Ge­nau das sind die neur­al­gi­schen Punk­te, an de­nen un­ser­eins Ab­stand und Lang­sam­keit ein­for­dern müß­te (Stif­ter- oder Hand­ke-Lek­tü­re kann Be­reit­wil­li­ge ein we­nig da­für schu­len). Ich konn­te mich nach der spät ge­wor­de­nen Lek­tü­re der Obst­die­bin nicht dar­an hin­dern, doch wie­der mal ei­ne Art Kri­tik zu schrei­ben, als Nicht­kri­ti­ker so­zu­sa­gen. Ge­nau ge­nom­men ist es je­doch ein iro­nisch-dia­lek­ti­scher Es­say ge­wor­den, den man in der Li­te­ra­tur­zeit­schrift ma­nu­skrip­te (Heft 224) nach­le­sen kann – ei­ne In­halts­an­ga­be will ich hier nicht lie­fern. Als Ti­tel hat­te ich mir »Im Wech­sel­bad der Ge­füh­le« ein­fal­len las­sen, und ha­be da­mit zwei Be­deu­tungs­ebe­nen ein­ge­zo­gen: die er­ste be­trifft den Text und sei­ne Mach­art, die zwei­te mei­ne Ge­füh­le bei der Lek­tü­re. Zwei Flie­gen auf ei­nen Schlag so­zu­sa­gen.

Der Sittich der spanischen Übersetzerin dieeses Buchs hat hier seine Spuren hinterlassen © Leopold Federmair
Der Sit­tich der spa­ni­schen Über­set­ze­rin die­ses Bu­ches hat hier sei­ne Spu­ren hin­ter­las­sen © Leo­pold Fe­der­mair

Es kommt beim Le­sen nicht sel­ten vor, daß die Ge­füh­le un­si­cher und wech­sel­haft sind; gu­te, ris­kan­te, her­aus­for­dern­de oder neu­ar­ti­ge Li­te­ra­tur ruft sie eher her­vor als ge­fäl­li­ge, die be­strebt ist, den Le­ser zu »packen«. Das Buch, das ich jetzt, wäh­rend ich die­sen Text ab­schrei­be, le­se, Der Riß der Zeit geht durch mein Herz von Her­tha Pau­li, ein Er­in­ne­rungs­buch an den An­schluß Öster­reichs an Deutsch­land, an Ödön von Hor­vath und Jo­seph Roth, an Flucht und Exil in Pa­ris, ist ge­fäl­lig, span­nend, jung­mäd­chen­haft, gut­ge­launt trotz al­ler Schick­sals­schlä­ge.
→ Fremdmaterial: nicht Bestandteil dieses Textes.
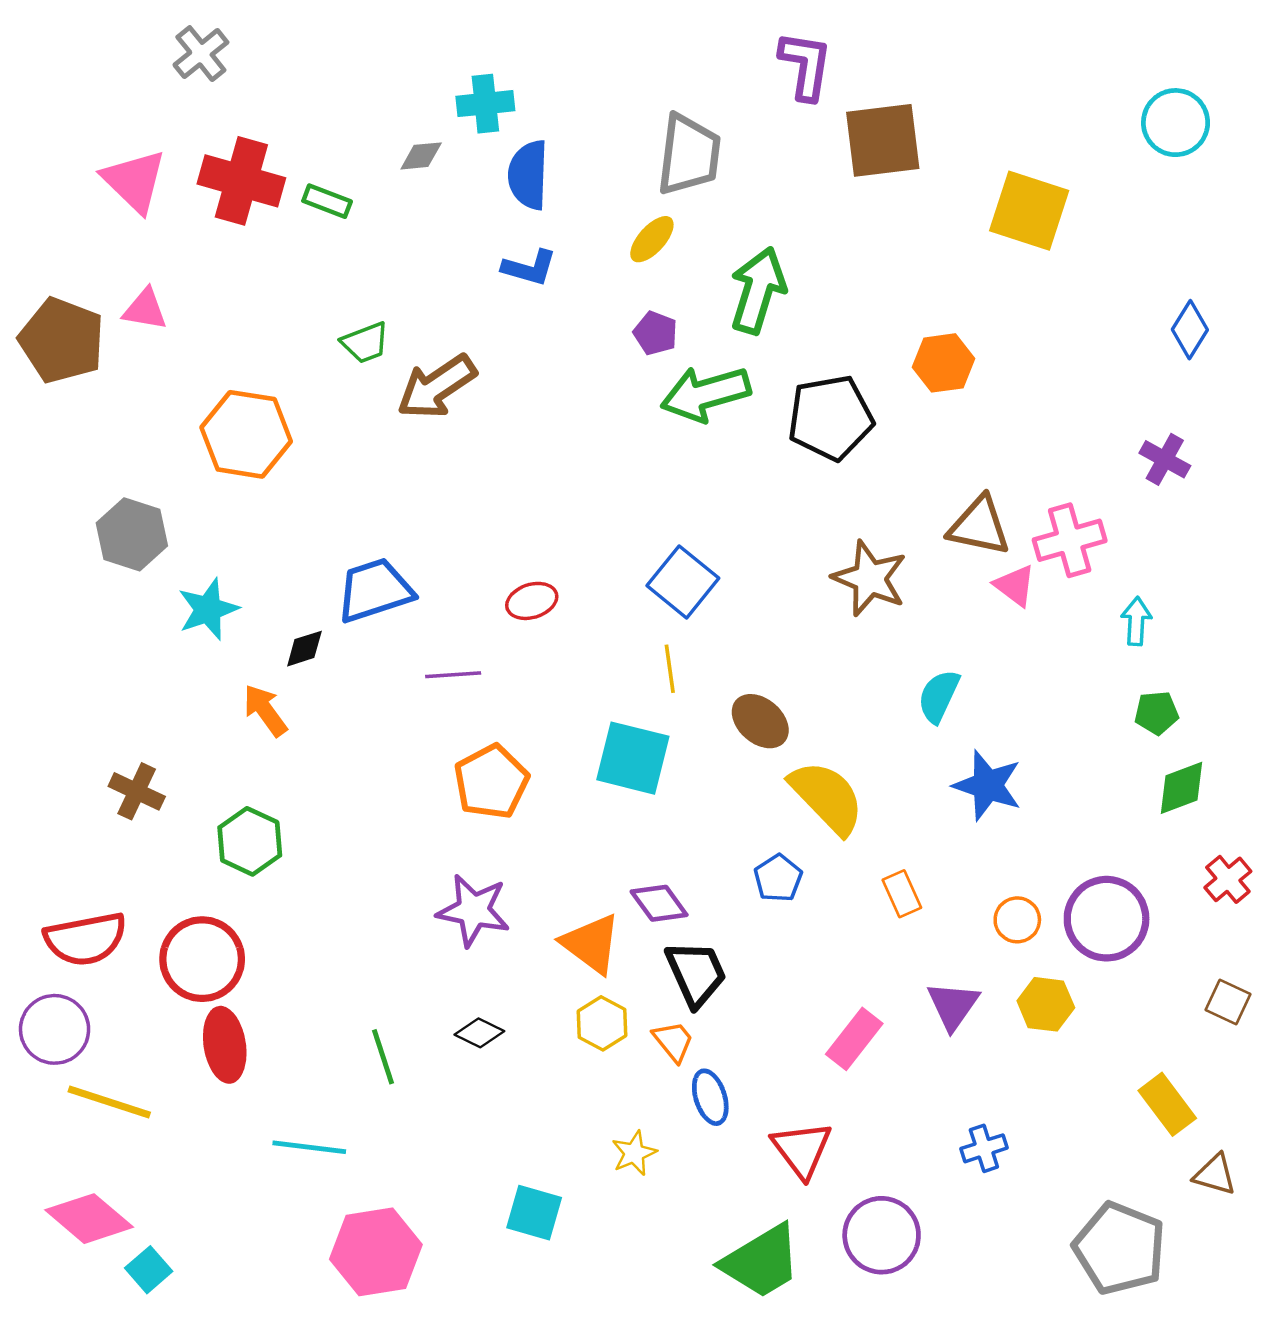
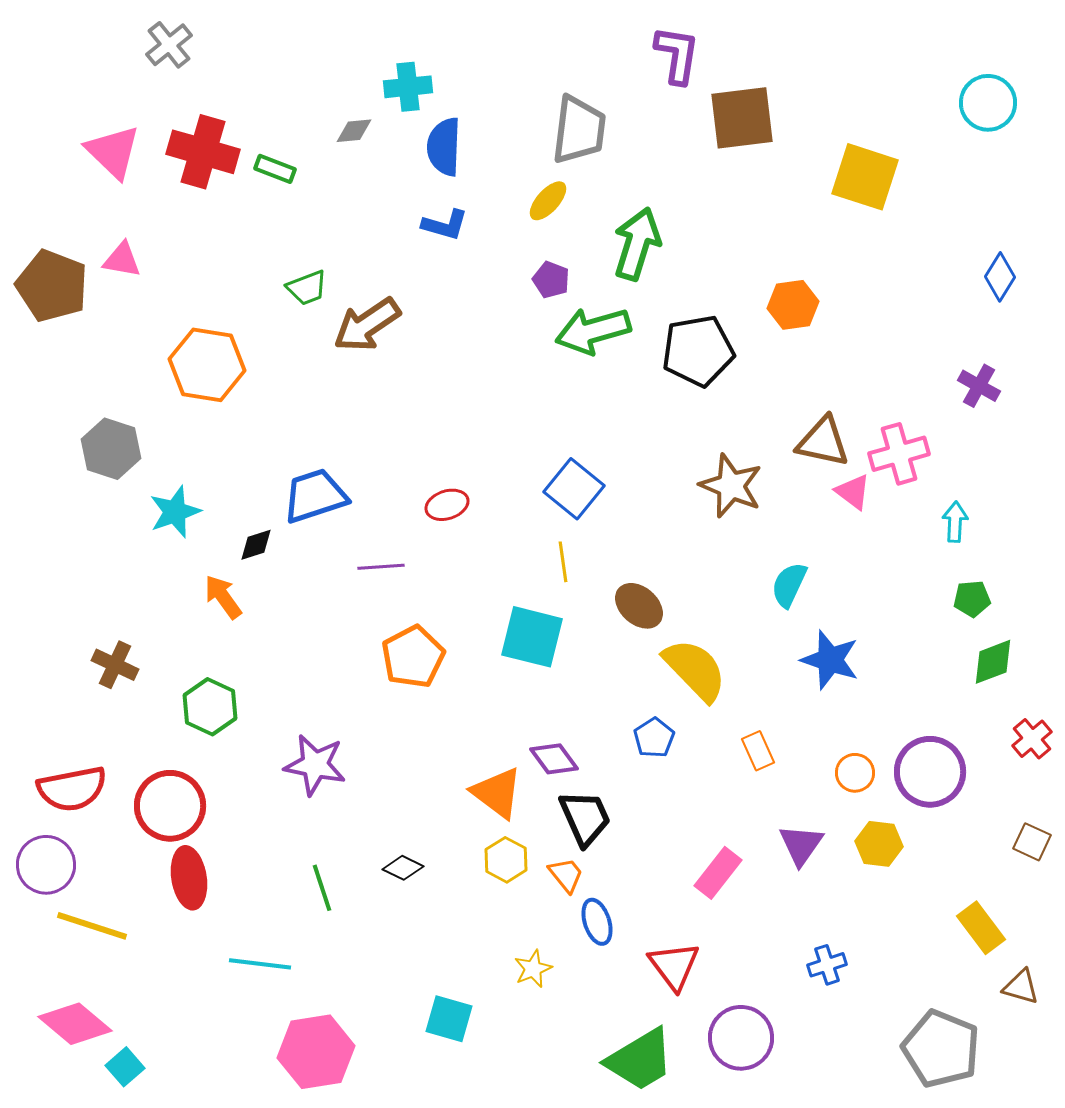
purple star: (473, 910) -> (315, 765), moved

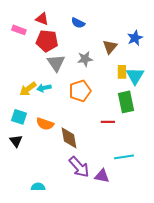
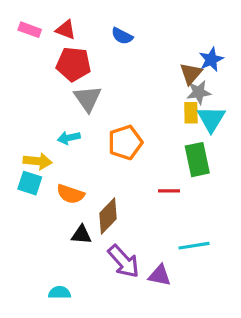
pink rectangle: (19, 30) -> (30, 30), moved
brown triangle: (110, 47) -> (191, 74), moved
gray star: (85, 59) -> (199, 92), moved
yellow arrow: (28, 89) -> (38, 161), moved, turned -138
brown diamond: (69, 138) -> (108, 216), turned 55
black triangle: (16, 141) -> (81, 235), moved, turned -48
Ich le­se es gern, wiß­be­gie­rig, mit Zu­nei­gung zu den mei­sten Fi­gu­ren, aber ins Schwan­ken bringt es mei­ne Ge­füh­le und Ur­tei­le nicht.1) Li­te­ra­tur­kri­ti­ker ver­schwei­gen sol­che Ge­füh­le in der Re­gel, sie müs­sen zu ei­ner Be­wer­tung kom­men, drei Ster­ne von fünf, oder doch drei­ein­halb… Bei an­de­ren Au­toren ist der Wech­sel der Le­se­ge­füh­le über die lan­ge Rei­he ih­rer Bü­cher ver­teilt, ei­ni­ge da­von ge­fal­len mir, an­de­re nicht. Bei Ha­ru­ki Mu­ra­ka­mi ist die­se Un­si­cher­heit selbst ein Grund, im­mer wie­der et­was von ihm zu le­sen. Kaf­ka am Strand fand ich sehr gut, ein post­mo­der­ner, viel­schich­ti­ger und trotz­dem leicht­le­bi­ger Mix, pu­ber­tä­re Li­te­ra­tur à la Her­mann Hes­se, mag sein (Mu­ra­ka­mis Held ist der Pu­ber­tät ge­ra­de eben ent­wach­sen); Karl-Mar­kus Gauß, ei­ner der tap­fer­sten und aus­dau­ernd­sten Li­te­ra­tur­kri­ti­ker, hat sich in die­sem Sinn ge­äu­ßert, aber ich ha­be mich bei der Lek­tü­re gut un­ter­hal­ten und Zu­nei­gung zu ein­zel­nen Fi­gu­ren ge­faßt.2 Gut mög­lich, daß Mu­ra­ka­mi sei­ne Fi­gu­ren, auch die Bö­se­wich­te, zu sehr liebt, daß er sie ver­hät­schelt und manch­mal ver­dirbt: ty­pi­scher Fall von amay­a­ka­su, von ka­wai­ga­ru – bei­de Wör­ter ver­wei­sen auf ja­pa­ni­sche Stär­ken, die sich un­merk­lich in Übel ver­wan­delt ha­ben: ka­waii und amae, die klei­nen hüb­schen Din­ge und das Lieb-und-an­ge­paßt-Sein. Die Lek­tü­re von Kaf­ka am Strand hat mir durch­aus Mo­men­te der Er­kennt­nis ge­währt, in de­nen Zu­sam­men­hän­ge auf­ge­gan­gen sind, ja, so­gar et­was wie Er­leuch­tung ahn­bar ge­wor­den ist.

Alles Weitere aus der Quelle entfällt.